Mrs. Cleghorne was in a very good temper this morning. Michael could not help wondering if Mrs. Smith had paid some arrears of her rent.
“Do you think Mr. Cleghorne would go and fetch me a hansom?” Michael asked.
“He’s still in his bed, but I’ll go myself.”
This cheerfulness was really extraordinary; and Michael was flattered. Already he was beginning to feel some of the deference mixed with hate which throughout the underworld was felt toward landladies. Her condescension struck him with the sense of a peculiar favor, as if it were being bestowed from a superior height.
Michael packed up his kitbags and turned for a last look at the white rooms in Leppard Street. Suddenly it struck him that he would take with him one or two of the pictures and present them to Maurice’s studio in Grosvenor Road. Mona Lisa should go there, and the Prince of Orange whom himself was supposed to resemble slightly, and Don Baltazar on his big horse. They should be the contribution which he had been intending for some time to pay to that household. The cab was at the door, and presently Michael drove away from Leppard Street.

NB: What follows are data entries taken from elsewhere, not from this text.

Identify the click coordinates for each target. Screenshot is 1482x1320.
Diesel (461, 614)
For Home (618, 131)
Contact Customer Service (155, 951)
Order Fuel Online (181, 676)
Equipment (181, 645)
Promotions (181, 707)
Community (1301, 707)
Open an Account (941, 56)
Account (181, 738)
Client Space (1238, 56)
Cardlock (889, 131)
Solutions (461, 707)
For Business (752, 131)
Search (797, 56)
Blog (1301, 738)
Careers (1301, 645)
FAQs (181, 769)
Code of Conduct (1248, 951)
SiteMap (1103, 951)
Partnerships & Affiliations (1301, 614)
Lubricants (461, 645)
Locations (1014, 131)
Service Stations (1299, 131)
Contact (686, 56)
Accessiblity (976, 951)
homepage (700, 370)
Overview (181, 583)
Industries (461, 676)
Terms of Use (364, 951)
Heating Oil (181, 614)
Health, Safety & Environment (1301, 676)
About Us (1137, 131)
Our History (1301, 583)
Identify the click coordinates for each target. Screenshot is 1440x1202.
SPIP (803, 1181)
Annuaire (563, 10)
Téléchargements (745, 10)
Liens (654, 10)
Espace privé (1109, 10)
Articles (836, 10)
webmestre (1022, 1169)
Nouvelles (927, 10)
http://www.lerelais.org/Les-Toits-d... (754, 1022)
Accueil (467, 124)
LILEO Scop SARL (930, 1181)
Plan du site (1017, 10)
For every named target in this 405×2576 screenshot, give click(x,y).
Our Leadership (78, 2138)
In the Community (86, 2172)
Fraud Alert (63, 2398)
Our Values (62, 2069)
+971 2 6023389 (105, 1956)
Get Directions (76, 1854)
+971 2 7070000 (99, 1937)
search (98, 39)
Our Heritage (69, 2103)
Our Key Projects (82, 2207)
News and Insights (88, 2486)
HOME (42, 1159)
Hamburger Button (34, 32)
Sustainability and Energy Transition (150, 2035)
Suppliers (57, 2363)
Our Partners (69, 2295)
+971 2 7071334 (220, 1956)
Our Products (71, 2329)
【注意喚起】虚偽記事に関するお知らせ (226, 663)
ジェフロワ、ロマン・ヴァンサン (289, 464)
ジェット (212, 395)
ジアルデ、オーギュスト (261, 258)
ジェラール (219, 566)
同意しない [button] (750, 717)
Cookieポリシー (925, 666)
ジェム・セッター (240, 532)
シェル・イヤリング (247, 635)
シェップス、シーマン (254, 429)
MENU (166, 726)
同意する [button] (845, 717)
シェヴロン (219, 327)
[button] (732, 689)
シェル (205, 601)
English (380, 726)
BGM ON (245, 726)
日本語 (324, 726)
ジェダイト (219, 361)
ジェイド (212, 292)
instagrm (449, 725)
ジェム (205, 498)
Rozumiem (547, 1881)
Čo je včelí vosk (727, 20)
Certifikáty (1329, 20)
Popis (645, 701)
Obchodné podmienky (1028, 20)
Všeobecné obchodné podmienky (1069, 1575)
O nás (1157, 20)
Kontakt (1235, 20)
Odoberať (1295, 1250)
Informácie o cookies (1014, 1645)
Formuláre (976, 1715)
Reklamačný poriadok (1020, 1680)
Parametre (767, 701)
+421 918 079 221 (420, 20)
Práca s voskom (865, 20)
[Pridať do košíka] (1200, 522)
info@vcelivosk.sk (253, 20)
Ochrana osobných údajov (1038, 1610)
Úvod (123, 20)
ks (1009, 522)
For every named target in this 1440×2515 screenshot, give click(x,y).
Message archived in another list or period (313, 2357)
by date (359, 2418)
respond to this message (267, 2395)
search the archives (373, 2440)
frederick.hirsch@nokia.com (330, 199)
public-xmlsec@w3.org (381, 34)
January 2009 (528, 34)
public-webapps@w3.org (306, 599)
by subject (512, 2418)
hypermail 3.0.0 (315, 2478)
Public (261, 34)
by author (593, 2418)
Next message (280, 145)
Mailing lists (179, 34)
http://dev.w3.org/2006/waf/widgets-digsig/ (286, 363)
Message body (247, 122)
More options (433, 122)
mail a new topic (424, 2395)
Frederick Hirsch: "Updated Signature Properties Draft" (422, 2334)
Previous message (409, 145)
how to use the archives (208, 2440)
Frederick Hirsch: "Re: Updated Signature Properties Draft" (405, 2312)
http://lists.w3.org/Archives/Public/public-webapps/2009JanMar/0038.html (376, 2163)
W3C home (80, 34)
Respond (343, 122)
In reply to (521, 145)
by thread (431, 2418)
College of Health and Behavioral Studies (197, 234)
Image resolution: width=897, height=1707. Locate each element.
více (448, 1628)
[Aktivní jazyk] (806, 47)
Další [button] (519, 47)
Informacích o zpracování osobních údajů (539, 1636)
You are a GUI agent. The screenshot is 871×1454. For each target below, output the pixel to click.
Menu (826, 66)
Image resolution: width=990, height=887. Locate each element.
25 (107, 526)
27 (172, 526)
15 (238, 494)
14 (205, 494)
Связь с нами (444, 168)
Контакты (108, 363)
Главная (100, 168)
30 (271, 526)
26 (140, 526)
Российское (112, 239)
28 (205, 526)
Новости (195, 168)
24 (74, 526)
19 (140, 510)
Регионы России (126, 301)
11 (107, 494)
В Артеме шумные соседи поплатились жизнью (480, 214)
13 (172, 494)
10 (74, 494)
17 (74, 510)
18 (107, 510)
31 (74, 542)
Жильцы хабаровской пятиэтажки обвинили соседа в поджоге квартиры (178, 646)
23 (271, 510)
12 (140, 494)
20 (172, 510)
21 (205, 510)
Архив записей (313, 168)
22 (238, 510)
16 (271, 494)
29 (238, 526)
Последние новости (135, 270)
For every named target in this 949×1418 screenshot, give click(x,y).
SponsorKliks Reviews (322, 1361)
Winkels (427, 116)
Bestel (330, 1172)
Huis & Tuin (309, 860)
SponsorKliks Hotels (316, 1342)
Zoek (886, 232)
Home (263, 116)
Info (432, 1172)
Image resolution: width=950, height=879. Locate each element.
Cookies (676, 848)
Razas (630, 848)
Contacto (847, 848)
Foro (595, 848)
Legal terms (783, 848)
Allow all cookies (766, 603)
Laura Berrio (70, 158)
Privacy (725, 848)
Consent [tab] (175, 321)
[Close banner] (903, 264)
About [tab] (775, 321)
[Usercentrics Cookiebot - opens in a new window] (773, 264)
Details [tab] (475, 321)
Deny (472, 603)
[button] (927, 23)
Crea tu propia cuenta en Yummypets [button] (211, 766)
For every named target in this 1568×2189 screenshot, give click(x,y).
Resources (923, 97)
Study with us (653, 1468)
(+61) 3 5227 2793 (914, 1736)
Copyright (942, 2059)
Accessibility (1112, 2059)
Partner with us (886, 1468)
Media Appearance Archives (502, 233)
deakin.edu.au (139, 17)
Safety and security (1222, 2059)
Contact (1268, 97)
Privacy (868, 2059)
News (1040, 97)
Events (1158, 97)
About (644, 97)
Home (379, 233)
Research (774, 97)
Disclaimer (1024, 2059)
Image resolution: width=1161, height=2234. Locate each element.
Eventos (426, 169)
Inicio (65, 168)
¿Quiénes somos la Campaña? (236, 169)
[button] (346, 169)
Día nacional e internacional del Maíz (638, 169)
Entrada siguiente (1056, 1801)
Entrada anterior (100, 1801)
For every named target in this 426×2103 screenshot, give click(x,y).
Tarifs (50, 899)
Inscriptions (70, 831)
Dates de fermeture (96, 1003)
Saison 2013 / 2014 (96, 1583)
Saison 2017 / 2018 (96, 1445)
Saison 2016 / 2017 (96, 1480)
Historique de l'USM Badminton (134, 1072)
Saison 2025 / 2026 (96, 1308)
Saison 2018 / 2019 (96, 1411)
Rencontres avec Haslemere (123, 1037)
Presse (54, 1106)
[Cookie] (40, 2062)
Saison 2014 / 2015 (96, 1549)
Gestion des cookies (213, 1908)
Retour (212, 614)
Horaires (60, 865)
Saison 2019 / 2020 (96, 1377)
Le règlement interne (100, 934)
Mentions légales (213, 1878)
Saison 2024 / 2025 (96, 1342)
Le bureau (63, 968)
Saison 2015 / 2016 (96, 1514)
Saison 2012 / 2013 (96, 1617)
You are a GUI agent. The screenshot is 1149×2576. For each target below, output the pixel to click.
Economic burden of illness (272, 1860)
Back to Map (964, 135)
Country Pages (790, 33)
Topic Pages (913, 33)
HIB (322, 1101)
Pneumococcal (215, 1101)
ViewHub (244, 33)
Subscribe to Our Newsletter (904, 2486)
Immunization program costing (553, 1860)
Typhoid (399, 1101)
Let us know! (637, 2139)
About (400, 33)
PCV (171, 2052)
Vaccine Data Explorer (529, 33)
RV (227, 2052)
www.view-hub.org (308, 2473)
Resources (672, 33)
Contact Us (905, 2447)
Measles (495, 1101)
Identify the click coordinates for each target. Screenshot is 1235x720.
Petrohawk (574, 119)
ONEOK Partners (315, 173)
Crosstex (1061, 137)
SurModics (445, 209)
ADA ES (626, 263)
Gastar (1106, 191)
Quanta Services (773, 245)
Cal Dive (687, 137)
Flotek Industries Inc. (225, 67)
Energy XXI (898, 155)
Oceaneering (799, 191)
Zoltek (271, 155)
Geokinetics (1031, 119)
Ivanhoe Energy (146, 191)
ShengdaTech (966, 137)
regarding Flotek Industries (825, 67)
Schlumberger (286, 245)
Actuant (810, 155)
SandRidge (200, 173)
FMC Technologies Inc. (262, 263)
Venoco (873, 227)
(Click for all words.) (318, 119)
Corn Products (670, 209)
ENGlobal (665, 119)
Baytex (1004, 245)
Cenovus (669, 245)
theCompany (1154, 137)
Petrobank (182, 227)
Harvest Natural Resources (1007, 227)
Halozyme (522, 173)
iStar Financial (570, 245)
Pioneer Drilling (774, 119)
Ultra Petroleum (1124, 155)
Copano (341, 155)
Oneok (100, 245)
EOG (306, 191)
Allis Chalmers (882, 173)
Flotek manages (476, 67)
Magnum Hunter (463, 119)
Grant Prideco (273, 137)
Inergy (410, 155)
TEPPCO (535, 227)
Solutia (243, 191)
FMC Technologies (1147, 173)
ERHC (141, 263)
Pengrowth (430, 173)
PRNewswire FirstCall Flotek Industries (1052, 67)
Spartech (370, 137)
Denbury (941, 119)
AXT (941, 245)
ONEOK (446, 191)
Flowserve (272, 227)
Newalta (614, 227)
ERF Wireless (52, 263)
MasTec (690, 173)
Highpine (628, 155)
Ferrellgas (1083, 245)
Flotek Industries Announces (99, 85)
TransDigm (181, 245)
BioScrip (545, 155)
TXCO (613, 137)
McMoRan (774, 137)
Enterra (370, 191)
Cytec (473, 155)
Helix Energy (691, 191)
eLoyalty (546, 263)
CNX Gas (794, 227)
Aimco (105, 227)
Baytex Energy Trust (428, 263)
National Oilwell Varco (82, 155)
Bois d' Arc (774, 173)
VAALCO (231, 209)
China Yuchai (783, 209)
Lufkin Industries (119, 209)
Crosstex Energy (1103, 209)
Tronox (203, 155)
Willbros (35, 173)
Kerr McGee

As soon as he was in the hansom he felt he could begin to think of Lily again, and though he knew that probably he was going to suffer a good deal when they met, he nevertheless thought of her now with elation. It had not seemed to be so sparkling a morning in Leppard Street; but driving toward Maurice’s studio along the banks of the river, Michael thought it was the most crystalline morning he had ever known.
“I’ve brought you these pictures,” he explained to Maurice, and let the gift account for his own long disappearance from communion with his friends. “They’re pretty hackneyed, but I think it’s rather good for you to have a few hackneyed things amid the riot of originality here. What are you doing, Mossy?”
“Well, I’m rather hoping to get a job as dramatic critic on The Point of View.”
“You haven’t met your lady-love yet?”
“No, rather not, worse luck. Still, there’s plenty of time. What about you?” Maurice asked the question indifferently. He regarded his friend as a stone where women were concerned.